To avoid too depressing a report, I would grant that the book is well-researched and a great piece of scholarship, and there are few passages which evoke a HUH? One is his absurd assertion that "Latin American musicians had originated many of the tricky rhythms that figured in early jazz." Huh? Sooo . . . persons of African descent were unfamiliar with "tricky rhythms"? Is there no rhythm in African music? (We'd better send them some mambo records at once!)
I can imagine that others are as disappointed as I am that many important composers receive scant attention, while every crackpot is treated as a visionary. The book's title is ironic, because Professor Ross chooses to at least mention every serialist, atonalist and microtonalist whose experiments ever emptied a theater, but nothing is said about Ralph Vaughan Williams or Alan Hovhaness.
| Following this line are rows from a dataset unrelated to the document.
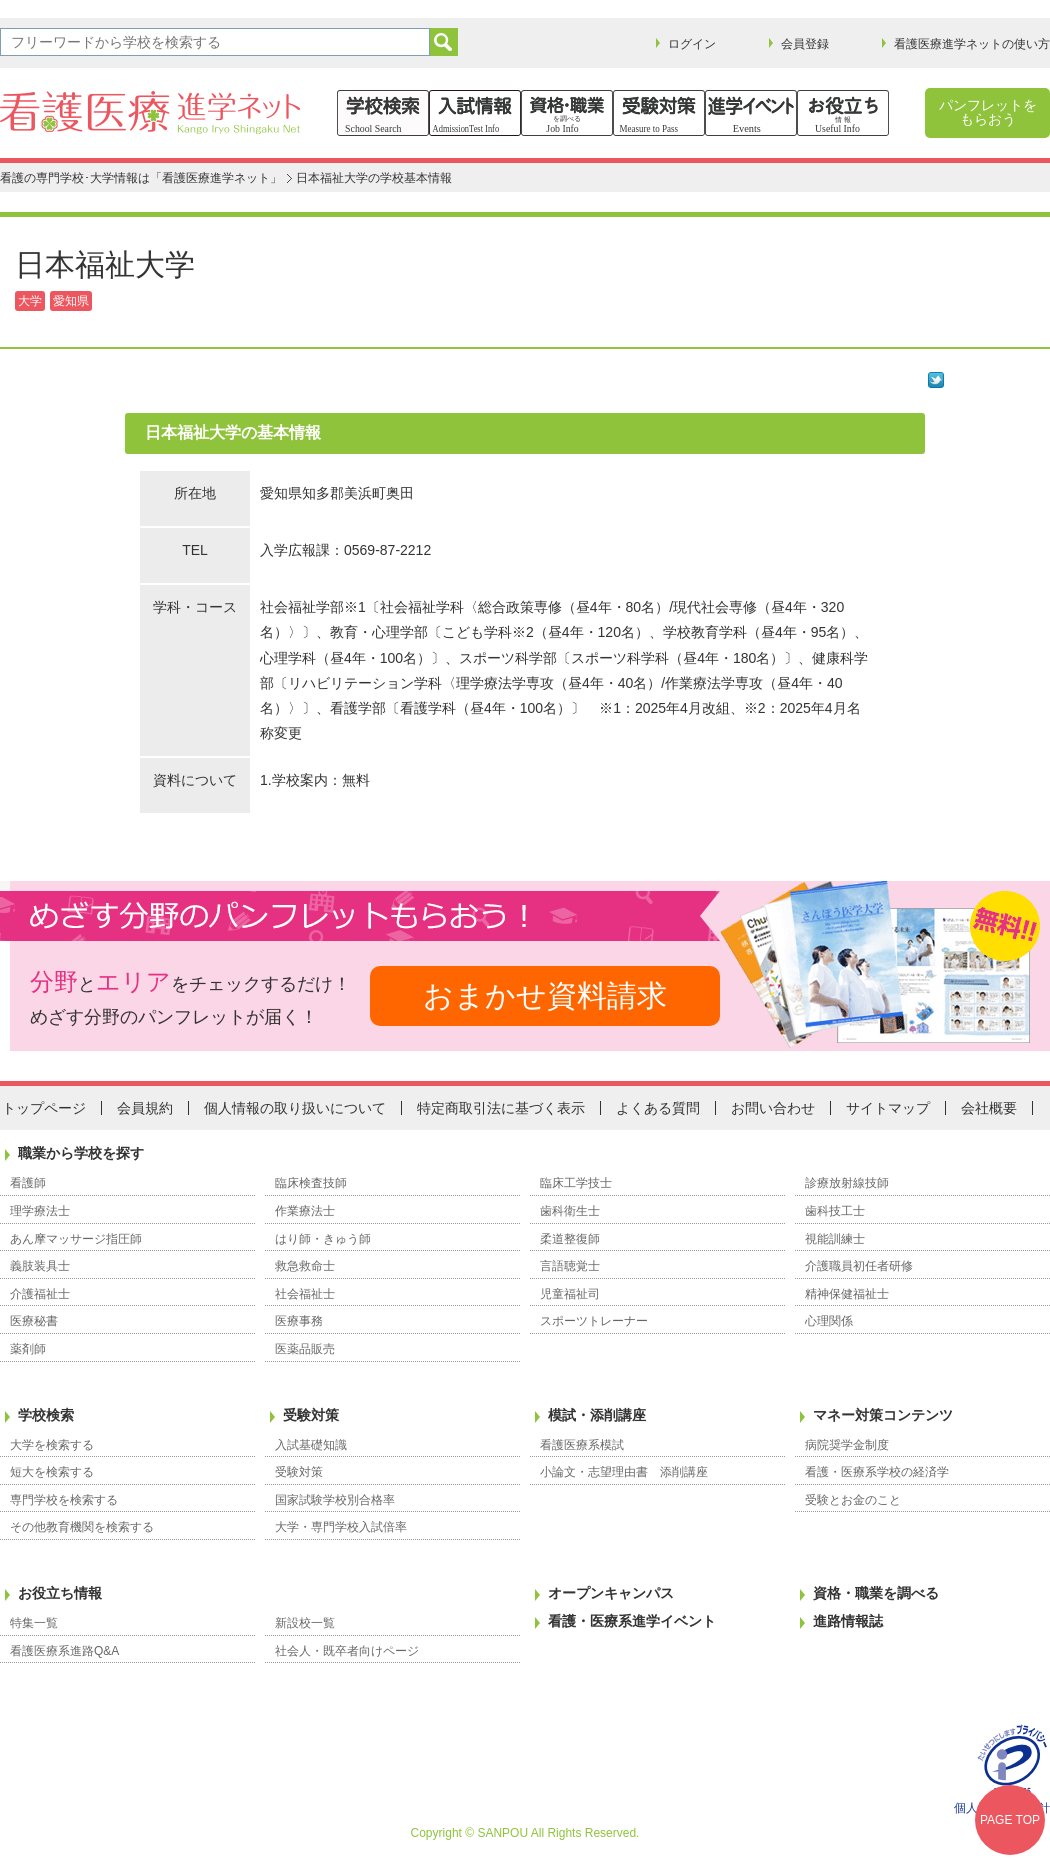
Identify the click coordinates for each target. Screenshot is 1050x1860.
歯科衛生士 (570, 1211)
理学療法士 (40, 1211)
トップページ (44, 1108)
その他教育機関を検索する (82, 1527)
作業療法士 (305, 1211)
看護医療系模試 (582, 1445)
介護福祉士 (40, 1294)
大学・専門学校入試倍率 (341, 1527)
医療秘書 (34, 1321)
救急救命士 (305, 1266)
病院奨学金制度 (847, 1445)
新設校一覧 (305, 1623)
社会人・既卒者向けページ (347, 1651)
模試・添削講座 (597, 1415)
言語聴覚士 (570, 1266)
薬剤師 (28, 1349)
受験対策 (311, 1415)
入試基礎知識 (311, 1445)
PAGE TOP (1010, 1820)
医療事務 (299, 1321)
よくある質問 (658, 1108)
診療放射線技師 (847, 1183)
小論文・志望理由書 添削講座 (624, 1472)
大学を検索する (52, 1445)
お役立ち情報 (60, 1593)
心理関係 (829, 1321)
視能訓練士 (835, 1239)
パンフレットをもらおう (988, 112)
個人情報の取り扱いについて (295, 1108)
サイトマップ (888, 1108)
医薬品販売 (305, 1349)
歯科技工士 (835, 1211)
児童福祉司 (570, 1294)
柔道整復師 (570, 1239)
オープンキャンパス (611, 1593)
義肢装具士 (40, 1266)
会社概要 (989, 1108)
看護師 (28, 1183)
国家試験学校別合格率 (335, 1500)
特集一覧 (34, 1623)
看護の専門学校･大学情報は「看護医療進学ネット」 (141, 178)
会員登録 (805, 44)
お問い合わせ (773, 1108)
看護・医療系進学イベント (632, 1621)
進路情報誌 (848, 1621)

More lines are devoted to the (appallingly influential) rock band The Velvet Underground than to Gustav Holst. A flash-in-the-pan like Brian Eno receives almost a page, but there is no mention of William Walton, Ture Rangström or Alberto Ginastera. There are long passages devoted to Stockhausen, but Respighi doesn't exist. Dr. Ross examines such abstruse methods of composition as "stochastic music" and "aleatory music," but apparently he's unfamiliar with modern Neo-Romantic composers such as Marjan Mozetich. For many years now, concert audiences have been voting with their feet against atonal and experimental music, but to Professor Ross, it's the only music that matters (the salient exception being Jan Sibelius, who seems like he's in the wrong book).
Why this should be is not difficult to determine. Young Ross has obviously been spending too much time examining musty artifacts in libraries and breathing the miasma of the academe. Moreover, Manhattan is not a healthy environment for an impressionable young man. What else could cause him to describe a concerto with such purple prose as, "Strings whip up dust clouds around manic dancing feet. Brass play secular chorales, as if seated on the dented steps of a tilting little church. Winds squawk like excited children. Drums bang the drunken lust of young men at the center of the crowd . . . even if some walk away with bruises."
Duuude !?!
Excellent. October 30, 2007 23 out of 27 found this review helpful
The book is great. GREAT!!! As a classical musician, I really appreciate the time and effort Mr. Ross puts into writing and discussing the state of music today. There are MANY great stories and a ton of great information in "The Rest is Noise", and I look forward now to reading it a second time. I learned a great deal about some my favorite composers, as well as composers I did not know very much about. It's been several years since I took my music history classes at college, and this was a great refresher and an eye-opener in many respects. Thank you for the wonderful book!! Highly recommended.